YOUR TASK
Copy the records below exactly, but leave out any picture they contain.

INFORMATION GIVEN: Begin

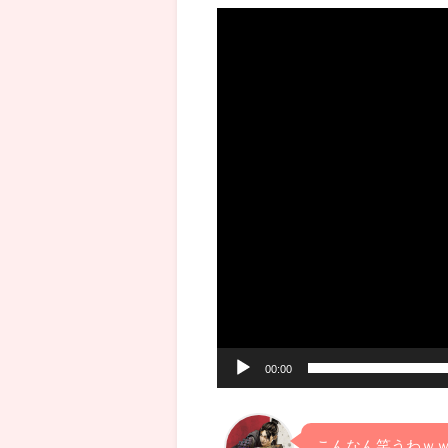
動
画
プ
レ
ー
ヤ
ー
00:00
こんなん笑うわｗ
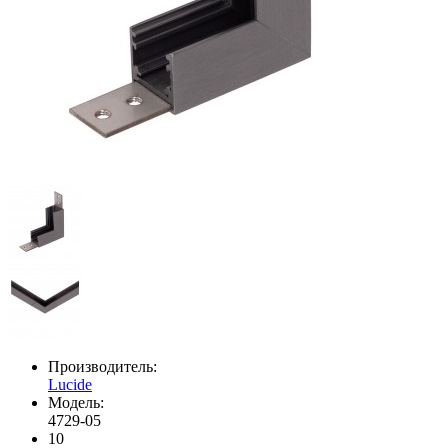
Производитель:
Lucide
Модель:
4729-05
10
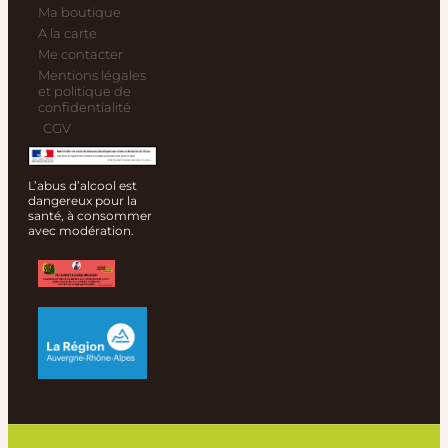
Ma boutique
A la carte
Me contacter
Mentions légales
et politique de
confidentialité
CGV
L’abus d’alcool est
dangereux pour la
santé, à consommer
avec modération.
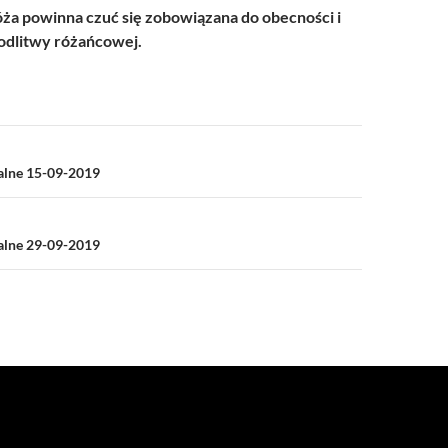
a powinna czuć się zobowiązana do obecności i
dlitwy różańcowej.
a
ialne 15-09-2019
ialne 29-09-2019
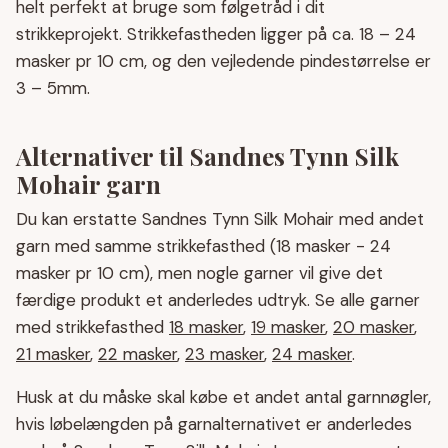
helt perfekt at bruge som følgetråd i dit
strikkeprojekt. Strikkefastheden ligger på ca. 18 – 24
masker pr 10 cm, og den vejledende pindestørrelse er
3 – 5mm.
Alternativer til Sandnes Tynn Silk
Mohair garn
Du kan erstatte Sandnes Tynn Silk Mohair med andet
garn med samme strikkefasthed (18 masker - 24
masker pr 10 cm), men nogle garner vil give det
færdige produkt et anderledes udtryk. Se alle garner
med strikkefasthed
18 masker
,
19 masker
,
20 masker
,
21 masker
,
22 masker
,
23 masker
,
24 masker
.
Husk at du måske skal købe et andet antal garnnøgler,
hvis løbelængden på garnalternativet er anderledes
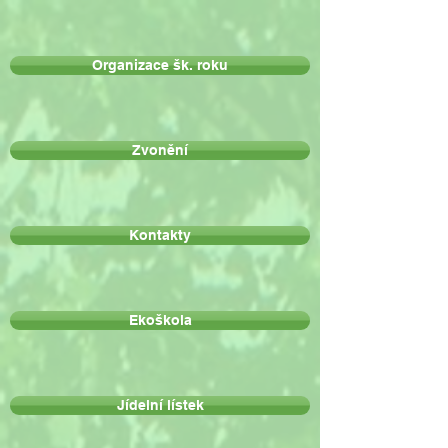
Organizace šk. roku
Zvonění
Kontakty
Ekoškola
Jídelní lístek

INFORMATION GIVEN: End

RESULT OF THIS TASK
動
画
プ
レ
ー
ヤ
ー
00:00
こんなん笑うわｗ
Производитель:
Lucide
Модель:
4729-05
10
Ma boutique
A la carte
Me contacter
Mentions légales
et politique de
confidentialité
CGV
L’abus d’alcool est
dangereux pour la
santé, à consommer
avec modération.
a powinna czuć się zobowiązana do obecności i
dlitwy różańcowej.
a
ialne 15-09-2019
ialne 29-09-2019
helt perfekt at bruge som følgetråd i dit
strikkeprojekt. Strikkefastheden ligger på ca. 18 – 24
masker pr 10 cm, og den vejledende pindestørrelse er
3 – 5mm.
Alternativer til Sandnes Tynn Silk
Mohair garn
Du kan erstatte Sandnes Tynn Silk Mohair med andet
garn med samme strikkefasthed (18 masker - 24
masker pr 10 cm), men nogle garner vil give det
færdige produkt et anderledes udtryk. Se alle garner
med strikkefasthed
18 masker
,
19 masker
,
20 masker
,
21 masker
,
22 masker
,
23 masker
,
24 masker
.
Husk at du måske skal købe et andet antal garnnøgler,
hvis løbelængden på garnalternativet er anderledes
Organizace šk. roku
Zvonění
Kontakty
Ekoškola
Jídelní lístek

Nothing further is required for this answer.